§ **Activity**
Note each line in the data below that holds "نفسي", and copy it.

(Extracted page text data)
Segment Open

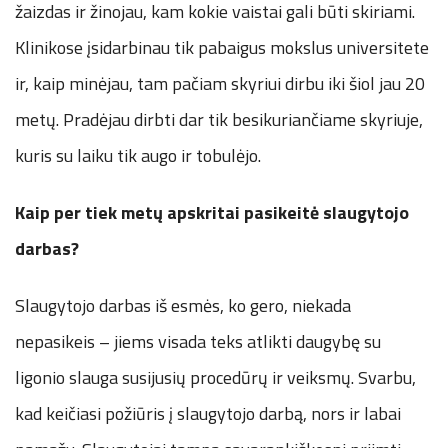
žaizdas ir žinojau, kam kokie vaistai gali būti skiriami.
Klinikose įsidarbinau tik pabaigus mokslus universitete
ir, kaip minėjau, tam pačiam skyriui dirbu iki šiol jau 20
metų. Pradėjau dirbti dar tik besikuriančiame skyriuje,
kuris su laiku tik augo ir tobulėjo.
Kaip per tiek metų apskritai pasikeitė slaugytojo
darbas?
Slaugytojo darbas iš esmės, ko gero, niekada
nepasikeis – jiems visada teks atlikti daugybę su
ligonio slauga susijusių procedūrų ir veiksmų. Svarbu,
kad keičiasi požiūris į slaugytojo darbą, nors ir labai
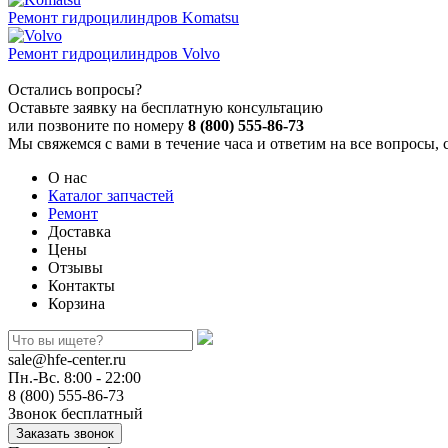
Ремонт гидроцилиндров Komatsu
Ремонт гидроцилиндров Volvo
Остались вопросы?
Оставьте заявку на бесплатную консультацию
или позвоните по номеру
8 (800) 555-86-73
Мы свяжемся с вами в течение часа и ответим на все вопросы, 
О нас
Каталог запчастей
Ремонт
Доставка
Цены
Отзывы
Контакты
Корзина
sale@hfe-center.ru
Пн.-Вс. 8:00 - 22:00
8 (800) 555-86-73
Звонок бесплатный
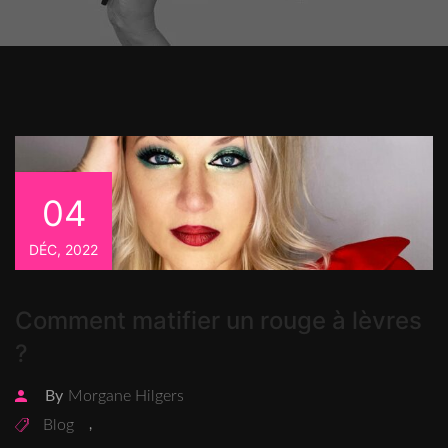
04
DÉC, 2022
Comment matifier un rouge à lèvres
?
By
Morgane Hilgers
Blog
,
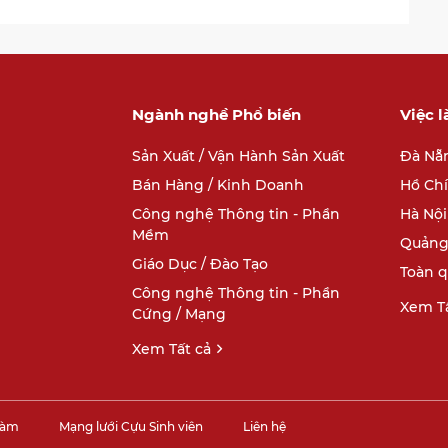
Ngành nghề Phổ biến
Việc 
Sản Xuất / Vận Hành Sản Xuất
Đà Nẵ
Bán Hàng / Kinh Doanh
Hồ Ch
Công nghệ Thông tin - Phần
Hà Nội
Mềm
Quảng
Giáo Dục / Đào Tạo
Toàn 
Công nghệ Thông tin - Phần
Xem Tấ
Cứng / Mạng
Xem Tất cả
làm
Mạng lưới Cựu Sinh viên
Liên hệ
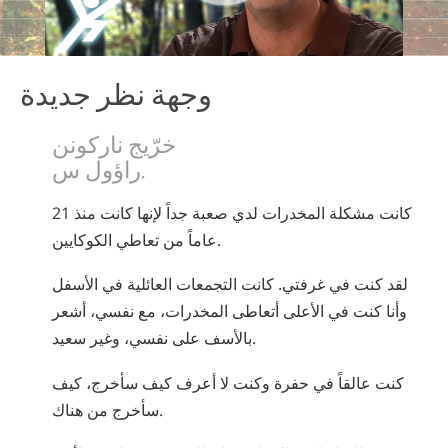
وجهة نظر جديدة
خرّيج ناركونن
راؤول س.
كانت مشكلة المخدرات لدي صعبة جداً لإنها كانت منذ 21
عاماً من تعاطي الكوكايين.
لقد كنت في غرفتي. كانت التجمعات العائلية في الأسفل
وأنا كنت في الأعلى أتعاطى المخدرات، مع نفسي، أشعر
بالأسف على نفسي، وغير سعيد.
كنت عالقاً في حفرة وكنت لا أعرف كيف سأخرج، كيف
سأخرج من هناك.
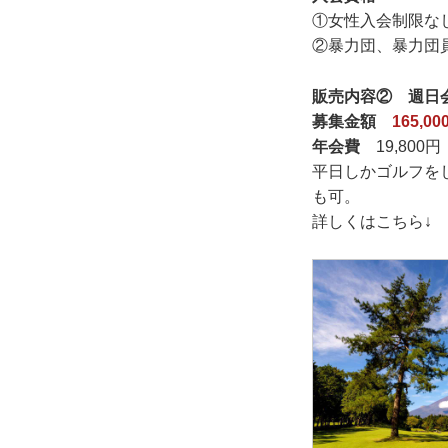
①女性入会制限な
②暴力団、暴力団
販売内容②
週日
募集金額
165,00
年会費
19,80
平日しかゴルフを
も可。
詳しくはこちら↓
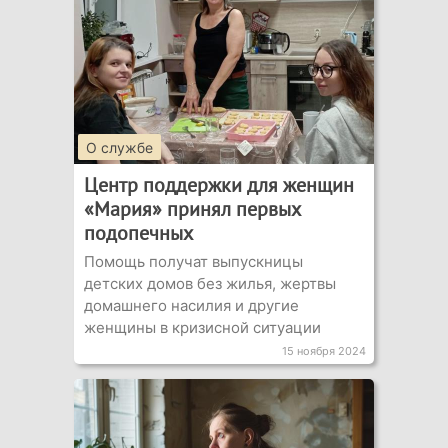
О службе
Центр поддержки для женщин
«Мария» принял первых
подопечных
Помощь получат выпускницы
детских домов без жилья, жертвы
домашнего насилия и другие
женщины в кризисной ситуации
15 ноября 2024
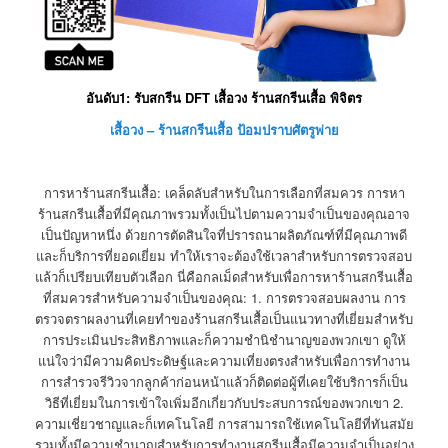
อันดับ1: รับสกรีน DFT เสื้อวง ร้านสกรีนเสื้อ พิจิตร
เสื้อวง – ร้านสกรีนเสื้อ ป้อมปราบศัตรูพ่าย
การหาร้านสกรีนเสื้อ: เคล็ดลับสำหรับในการเลือกที่สมควร การหา
ร้านสกรีนเสื้อที่มีคุณภาพรวมทั้งเป็นไปตามความจำเป็นของคุณอาจ
เป็นปัญหาหนึ่ง ด้วยการตัดสินใจที่ปรารถนาผลิตภัณฑ์ที่มีคุณภาพดี
และก็บริการที่ยอดเยี่ยม ทำให้เราจะต้องใช้เวลาสำหรับการตรวจสอบ
แล้วก็เปรียบเทียบตัวเลือก นี่คือกลเม็ดสำหรับเพื่อการหาร้านสกรีนเสื้อ
ที่สมควรสำหรับความจำเป็นของคุณ: 1. การตรวจสอบผลงาน การ
ตรวจตราผลงานที่เคยทำของร้านสกรีนเสื้อเป็นแนวทางที่เยี่ยมสำหรับ
การประเมินประสิทธิภาพและก็ความชำนิชำนาญของพวกเขา ดูให้
แน่ใจว่ามีความคิดประดิษฐ์และความเที่ยงตรงสำหรับเพื่อการทำงาน
การสำรวจรีวิวจากลูกค้าก่อนหน้าแล้วก็ติดต่อผู้ที่เคยใช้บริการก็เป็น
วิธีที่เยี่ยมในการเข้าใจเพิ่มอีกเกี่ยวกับประสบการณ์ของพวกเขา 2.
ความเชี่ยวชาญและก็เทคโนโลยี การสามารถใช้เทคโนโลยีที่ทันสมัย
รวมทั้งมีความชำนาญสำหรับการทำงานสกรีนเสื้อมีความจำเป็นอย่าง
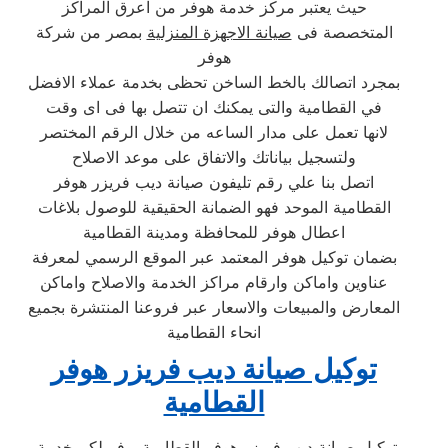
حيث يعتبر مركز خدمة هوفر من اعرق المراكز
المتخصصة فى
صيانة الاجهزة المنزلية
بمصر من شركة
هوفر
بمجرد اتصالك بالخط الساخن تحظى بخدمة عملاء الافضل
في القطامية والتى يمكنك ان تتصل بها فى اى وقت
لانها تعمل على مدار الساعه من خلال الرقم المختصر
ولتسجيل بياناتك والاتفاق على موعد الاصلاح
اتصل بنا علي رقم تليفون صيانة ديب فريزر هوفر
القطامية الموحد فهو الضمانة الحقيقية للوصول بلاغات
اعطال هوفر للمحافظة ومدينة القطامية
بضمان توكيل هوفر المعتمد عبر الموقع الرسمي لمعرفة
عناوين واماكن وارقام مراكز الخدمة والاصلاح واماكن
المعارض والمبيعات والاسعار عبر فروعنا المنتشرة بجميع
انحاء القطامية
توكيل صيانة ديب فريزر هوفر
القطامية
توكيل صيانة ديب فريزر هوفر القطامية يوفر لكم خدمة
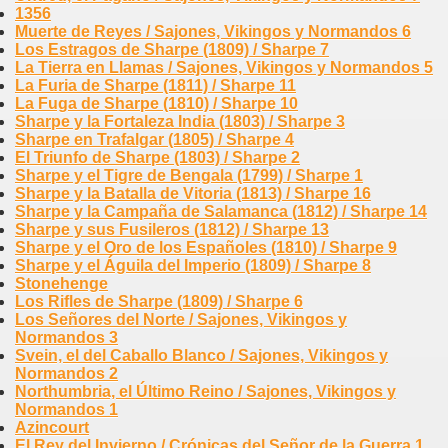
1356
Muerte de Reyes / Sajones, Vikingos y Normandos 6
Los Estragos de Sharpe (1809) / Sharpe 7
La Tierra en Llamas / Sajones, Vikingos y Normandos 5
La Furia de Sharpe (1811) / Sharpe 11
La Fuga de Sharpe (1810) / Sharpe 10
Sharpe y la Fortaleza India (1803) / Sharpe 3
Sharpe en Trafalgar (1805) / Sharpe 4
El Triunfo de Sharpe (1803) / Sharpe 2
Sharpe y el Tigre de Bengala (1799) / Sharpe 1
Sharpe y la Batalla de Vitoria (1813) / Sharpe 16
Sharpe y la Campaña de Salamanca (1812) / Sharpe 14
Sharpe y sus Fusileros (1812) / Sharpe 13
Sharpe y el Oro de los Españoles (1810) / Sharpe 9
Sharpe y el Águila del Imperio (1809) / Sharpe 8
Stonehenge
Los Rifles de Sharpe (1809) / Sharpe 6
Los Señores del Norte / Sajones, Vikingos y
Normandos 3
Svein, el del Caballo Blanco / Sajones, Vikingos y
Normandos 2
Northumbria, el Último Reino / Sajones, Vikingos y
Normandos 1
Azincourt
El Rey del Invierno / Crónicas del Señor de la Guerra 1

Segment Closed

§ **Solution for this exercise**
وأنا كنت في الأعلى أتعاطى المخدرات، مع نفسي، أشعر
بالأسف على نفسي، وغير سعيد.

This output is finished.